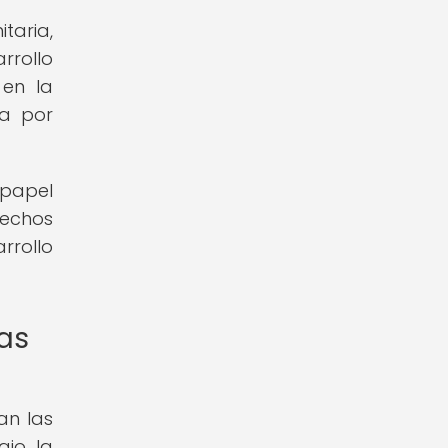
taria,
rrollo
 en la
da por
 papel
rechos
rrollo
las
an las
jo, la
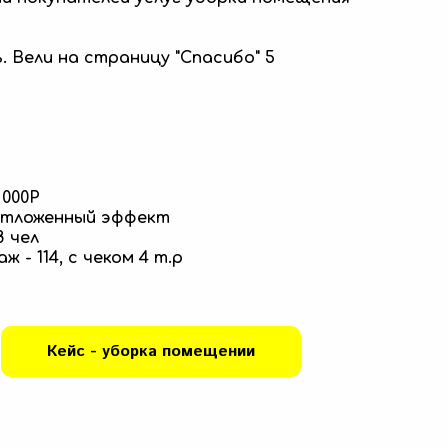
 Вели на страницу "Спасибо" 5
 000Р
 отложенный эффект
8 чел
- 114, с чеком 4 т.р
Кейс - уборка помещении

-*-*-

> Task statement
The material is to be written out word for word, and the pictures are to be left out.

> Answer to this exercise
taria,
rrollo
 en la
da por
 papel
rechos
rrollo
las
an las
jo, la
 Вели на страницу "Спасибо" 5
 000Р
 отложенный эффект
8 чел
- 114, с чеком 4 т.р
Кейс - уборка помещении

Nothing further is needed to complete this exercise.